FIG. 6 is a schematic diagram as an example of a mobile robot moving through the passage of the three-dimensional warehouse of FIG. 1 of the present embodiment. As shown in FIG. 6, as a traveling confirmation means for a traveling sensor of an unmanned transport vehicle, a floor device for traveling an unmanned transport vehicle configured by laying out a large number of floor panels 8 processed into a small standard size that can be carried in advance. In the case of 1, each floor panel 8 has a first sensor confirmation means (for example, a magnetic tape MT) using orthogonal tape-shaped guides and a second sensor confirmation means (mark) provided at the intersection of the tape-shaped guides. 8) and.

The first sensor confirmation means uses a member that reacts with an optical sensor or a magnetic sensor. The third confirmation means uses a member that reacts with an optical sensor or a magnetic sensor. The second sensor confirmation means is a two-dimensional bar code or an IC tag.

Then, a passage in which a large number of floor panels 8 are laid out is configured on a multi-layered floor, and the aisle is operated as a three-dimensional warehouse in which a single or a plurality of unmanned transfer vehicles move to a shelf position or a work place while traveling on each layer.

The three-dimensional warehouse has a vertical moving means on which the unmanned transfer vehicle 4 is placed, and the overall control computer 5 controls to store the articles on a predetermined shelf by operating the unmanned transfer vehicle 4 and the vertical moving means.

The three-dimensional warehouse may be configured such that the aisle 8A is formed in a vertical spiral shape and the unmanned transfer vehicle 4 is operated to pick articles while traveling in the aisle 8A.
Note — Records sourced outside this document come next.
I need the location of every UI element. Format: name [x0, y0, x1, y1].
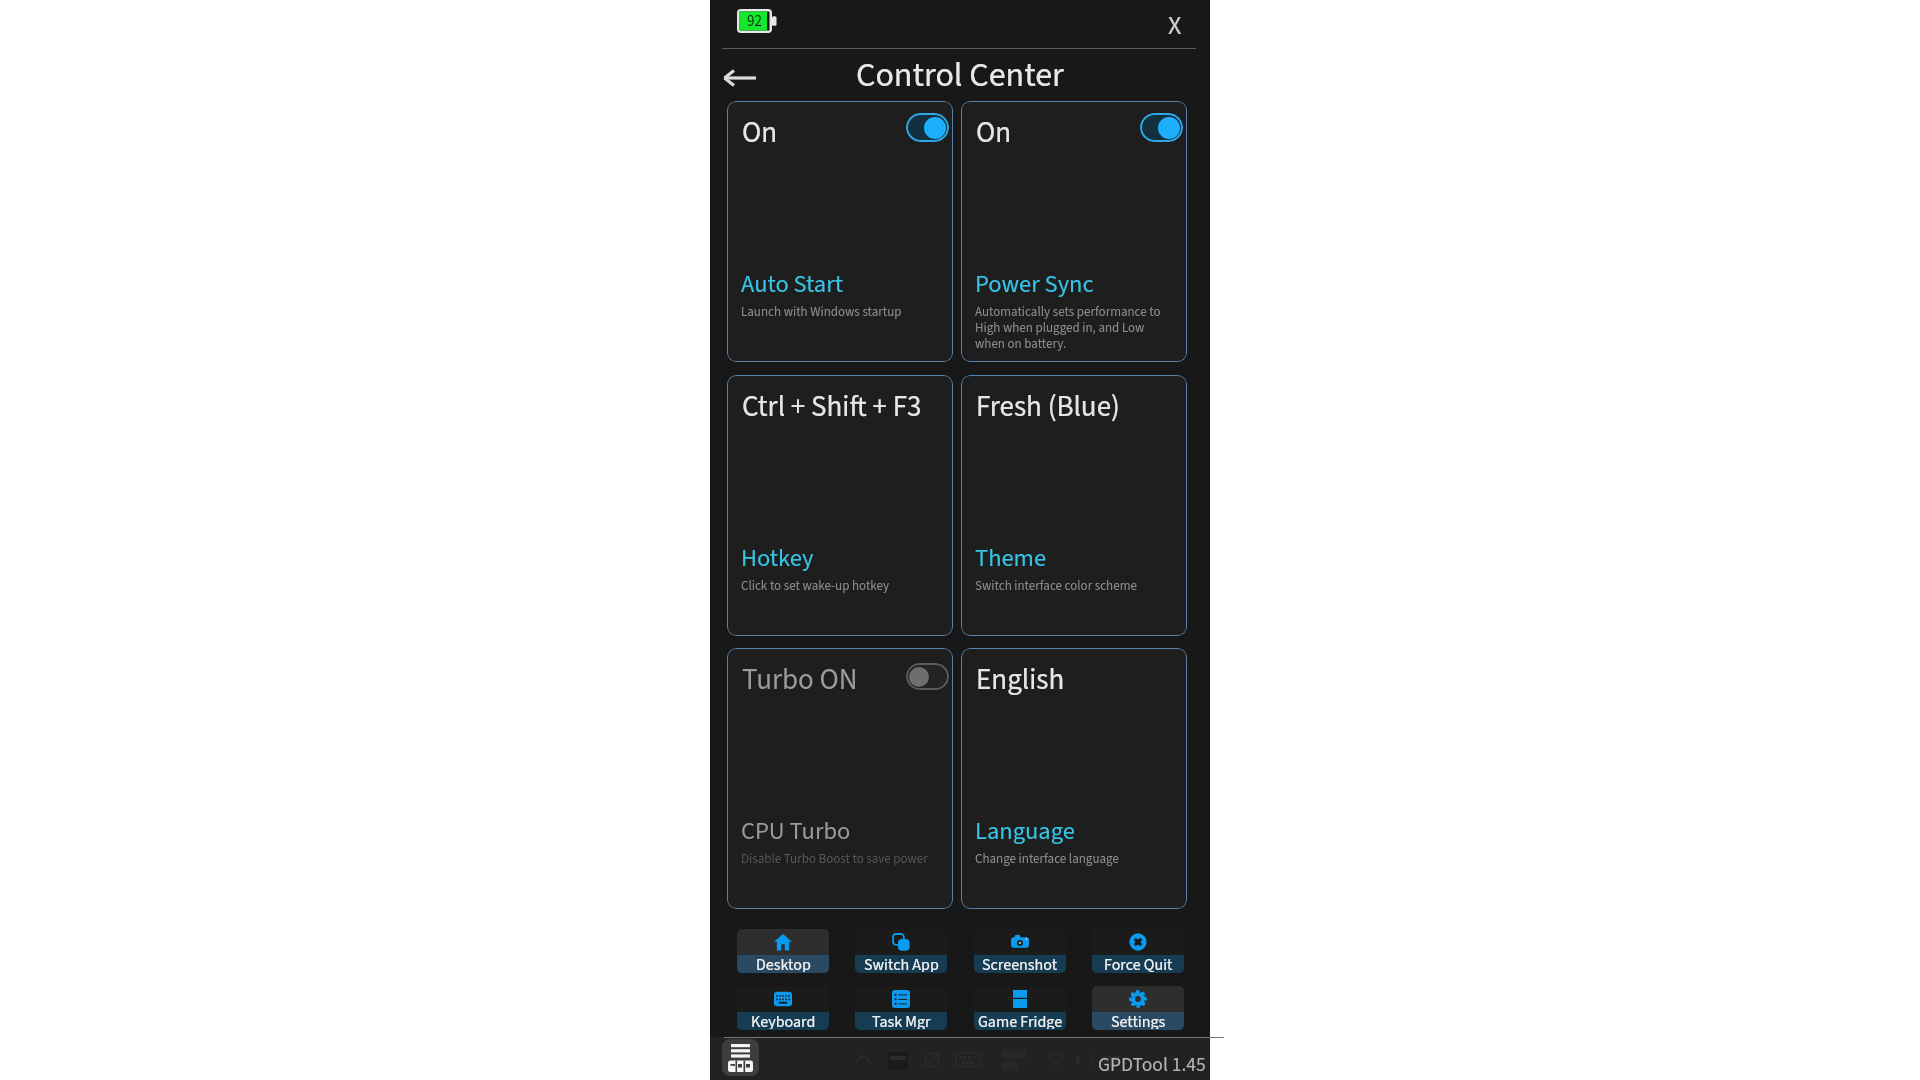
staticText: Force Quit — [1104, 954, 1173, 972]
button[interactable]: Turbo ON — [727, 648, 953, 909]
staticText: Click to set wake-up hotkey — [741, 577, 890, 596]
staticText: Power Sync — [975, 267, 1094, 302]
staticText: Change interface language — [975, 850, 1119, 869]
staticText: Auto Start — [741, 267, 843, 302]
button[interactable]: Ctrl + Shift + F3 — [727, 375, 953, 636]
staticText: English — [976, 659, 1065, 700]
staticText: Switch interface color scheme — [975, 577, 1137, 596]
staticText: 92 — [747, 11, 762, 32]
button[interactable]: Switch on — [1140, 113, 1183, 142]
button[interactable]: Task Mgr — [855, 986, 947, 1030]
staticText: Switch App — [864, 954, 939, 972]
staticText: Desktop — [756, 954, 811, 972]
button[interactable]: GPD — [722, 1039, 759, 1076]
button[interactable]: On — [961, 101, 1187, 362]
button[interactable]: Switch off — [906, 663, 949, 690]
staticText: Keyboard — [751, 1011, 816, 1029]
staticText: Hotkey — [741, 541, 814, 576]
button[interactable]: Force Quit — [1092, 929, 1184, 973]
staticText: Ctrl + Shift + F3 — [742, 386, 922, 427]
button[interactable]: English — [961, 648, 1187, 909]
staticText: Task Mgr — [872, 1011, 931, 1029]
button[interactable]: Fresh (Blue) — [961, 375, 1187, 636]
button[interactable]: Back — [719, 63, 759, 93]
button[interactable]: Switch App — [855, 929, 947, 973]
staticText: CPU Turbo — [741, 814, 851, 849]
staticText: Disable Turbo Boost to save power — [741, 850, 928, 869]
button[interactable]: Screenshot — [974, 929, 1066, 973]
staticText: Language — [975, 814, 1075, 849]
staticText: Control Center — [856, 51, 1064, 99]
staticText: X — [1168, 7, 1182, 37]
staticText: Settings — [1111, 1011, 1166, 1029]
button[interactable]: Desktop — [737, 929, 829, 973]
button[interactable]: Close — [1160, 7, 1190, 37]
button[interactable]: On — [727, 101, 953, 362]
button[interactable]: Keyboard — [737, 986, 829, 1030]
button[interactable]: Settings — [1092, 986, 1184, 1030]
staticText: Launch with Windows startup — [741, 303, 902, 322]
staticText: Automatically sets performance to High w… — [975, 303, 1169, 353]
staticText: Game Fridge — [978, 1011, 1063, 1029]
staticText: On — [976, 112, 1012, 153]
staticText: GPDTool 1.45 — [1098, 1051, 1206, 1079]
button[interactable]: Game Fridge — [974, 986, 1066, 1030]
staticText: On — [742, 112, 778, 153]
staticText: Turbo ON — [742, 659, 858, 700]
staticText: Screenshot — [982, 954, 1058, 972]
staticText: Theme — [975, 541, 1047, 576]
staticText: Fresh (Blue) — [976, 386, 1120, 427]
button[interactable]: Switch on — [906, 113, 949, 142]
The unmanned transfer vehicle 4 transfers the article to the vertical moving means, and the overall control computer 5 controls the vertical moving means to move up and down between the passages of the shelves, and transfers the article to another unmanned transfer at the destination shelf passage. Hand over the goods to the car 4.

It is provided with a waiting area where the unmanned transfer vehicle 4 waits. The standby area is equipped with equipment for charging.

The unmanned transfer vehicle 4 has a transfer means for transferring an article to a shelf.

FIG. 7 is an explanatory diagram illustrating the movement of the autonomous mobile robot according to the present embodiment. FIG. 8 is a flowchart of the floor device for traveling an unmanned transfer vehicle according to the present embodiment. An example of the operation on the flow line of the unmanned transfer vehicle 4 will be described with reference to FIGS. 7 and 8. This description generally describes how the magnetic tape and the mark control the travel of the unmanned transfer vehicle 4. In this embodiment, this principle is applied to all the embodiments. First, in step S10, when the unmanned transfer vehicle 4 arrives at the mark A while traveling by positioning, it receives the information of the mark B. Further, when the mark A is instructed to bend at a right angle, the mark A bends along the magnetic tape MT.

In step S11, the unmanned transfer vehicle 4 travels toward the mark B by positioning. Here, the positioning is to measure the traveling direction and distance of the unmanned transfer vehicle 4 itself and determine whether or not the unmanned transfer vehicle 4 is heading toward the mark B.

In step S12, when the unmanned transfer vehicle 4 detects the magnetic tape MT, it automatically operates along the magnetic tape MT. From positioning, magnetic tape tracking travel switches smoothly without slowing down.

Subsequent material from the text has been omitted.